[DIRECTIONS FOR THIS TASK]
Output only the lines below from the one holding "l perfil determina" down to the one holding "Sådan vælger du", both end lines included and every picture dropped.

[TASK DATA]
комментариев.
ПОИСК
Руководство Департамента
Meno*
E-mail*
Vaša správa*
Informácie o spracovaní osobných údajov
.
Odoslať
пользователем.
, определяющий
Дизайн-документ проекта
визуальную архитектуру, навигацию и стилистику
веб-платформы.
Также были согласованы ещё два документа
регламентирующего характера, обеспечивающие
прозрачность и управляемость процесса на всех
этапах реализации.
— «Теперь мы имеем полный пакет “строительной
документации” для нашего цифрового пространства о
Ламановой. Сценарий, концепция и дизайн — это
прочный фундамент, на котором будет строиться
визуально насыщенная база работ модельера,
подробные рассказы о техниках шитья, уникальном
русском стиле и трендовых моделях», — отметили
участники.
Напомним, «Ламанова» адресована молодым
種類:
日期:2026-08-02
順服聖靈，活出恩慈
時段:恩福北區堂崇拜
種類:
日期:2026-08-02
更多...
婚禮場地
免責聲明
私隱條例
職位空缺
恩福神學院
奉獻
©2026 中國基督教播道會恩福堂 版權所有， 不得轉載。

==

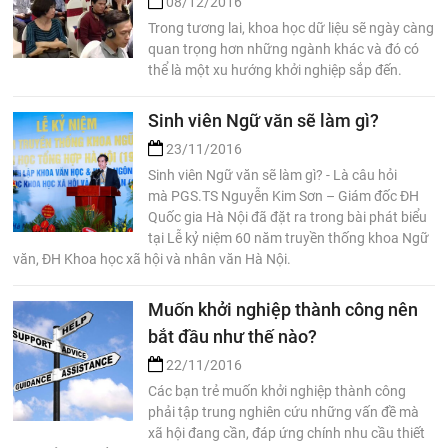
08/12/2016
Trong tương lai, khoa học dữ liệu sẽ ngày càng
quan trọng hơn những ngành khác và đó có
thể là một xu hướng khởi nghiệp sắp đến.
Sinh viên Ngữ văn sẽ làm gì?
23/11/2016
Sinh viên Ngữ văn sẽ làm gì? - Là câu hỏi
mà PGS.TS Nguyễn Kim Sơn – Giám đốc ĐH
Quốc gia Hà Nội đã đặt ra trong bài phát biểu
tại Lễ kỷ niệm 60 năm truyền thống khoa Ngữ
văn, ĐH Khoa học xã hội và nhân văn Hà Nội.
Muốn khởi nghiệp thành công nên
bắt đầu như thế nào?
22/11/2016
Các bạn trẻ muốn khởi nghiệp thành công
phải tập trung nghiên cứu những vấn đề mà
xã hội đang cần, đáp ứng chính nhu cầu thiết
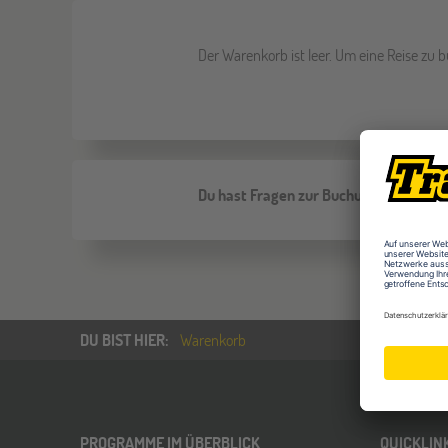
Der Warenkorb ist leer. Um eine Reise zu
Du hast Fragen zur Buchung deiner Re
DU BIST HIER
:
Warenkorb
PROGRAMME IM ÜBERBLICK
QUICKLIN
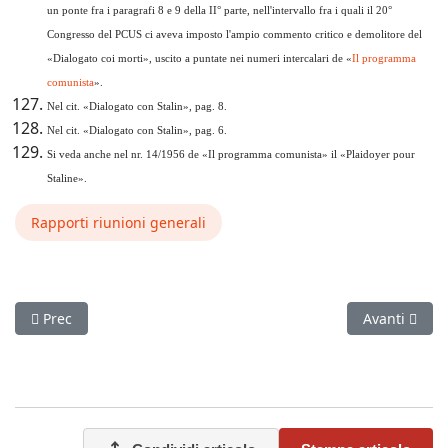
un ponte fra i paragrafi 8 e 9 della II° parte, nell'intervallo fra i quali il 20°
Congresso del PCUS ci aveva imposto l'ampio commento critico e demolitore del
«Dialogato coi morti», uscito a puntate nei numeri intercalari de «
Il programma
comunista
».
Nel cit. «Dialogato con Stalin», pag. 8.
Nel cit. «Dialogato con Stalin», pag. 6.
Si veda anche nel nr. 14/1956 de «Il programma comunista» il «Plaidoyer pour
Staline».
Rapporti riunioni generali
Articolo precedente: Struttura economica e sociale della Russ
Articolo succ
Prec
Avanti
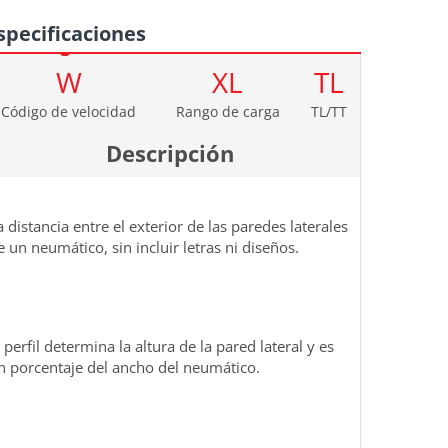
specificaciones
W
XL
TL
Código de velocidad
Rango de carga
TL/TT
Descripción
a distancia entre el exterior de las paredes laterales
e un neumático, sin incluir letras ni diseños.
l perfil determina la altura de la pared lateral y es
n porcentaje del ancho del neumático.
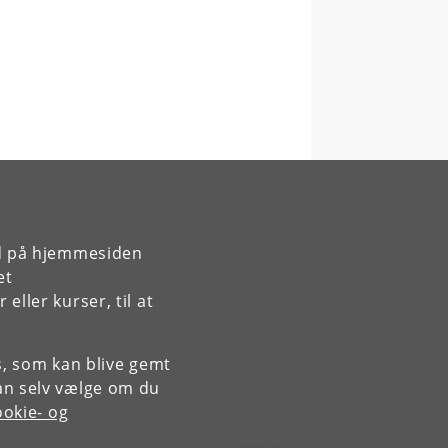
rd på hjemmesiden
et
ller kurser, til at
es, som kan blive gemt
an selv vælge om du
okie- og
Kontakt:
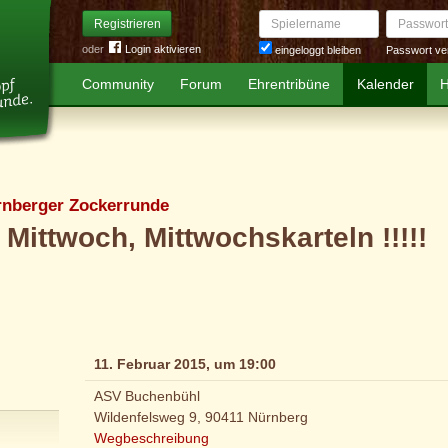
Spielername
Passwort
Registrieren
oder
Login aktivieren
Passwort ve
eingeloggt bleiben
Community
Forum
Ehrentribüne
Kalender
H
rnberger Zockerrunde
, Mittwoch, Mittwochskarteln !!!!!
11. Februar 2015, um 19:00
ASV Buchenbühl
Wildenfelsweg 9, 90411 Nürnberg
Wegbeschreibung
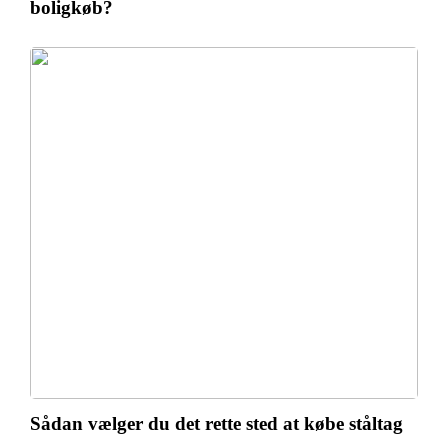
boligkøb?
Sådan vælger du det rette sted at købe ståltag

[WRITTEN RESPONSE]
l perfil determina la altura de la pared lateral y es
n porcentaje del ancho del neumático.
rd på hjemmesiden
et
ller kurser, til at
es, som kan blive gemt
an selv vælge om du
okie- og
Kontakt:
Spielername
Passwort
Registrieren
oder
Login aktivieren
Passwort ve
eingeloggt bleiben
Community
Forum
Ehrentribüne
Kalender
H
rnberger Zockerrunde
, Mittwoch, Mittwochskarteln !!!!!
11. Februar 2015, um 19:00
ASV Buchenbühl
Wildenfelsweg 9, 90411 Nürnberg
Wegbeschreibung
boligkøb?
Sådan vælger du det rette sted at købe ståltag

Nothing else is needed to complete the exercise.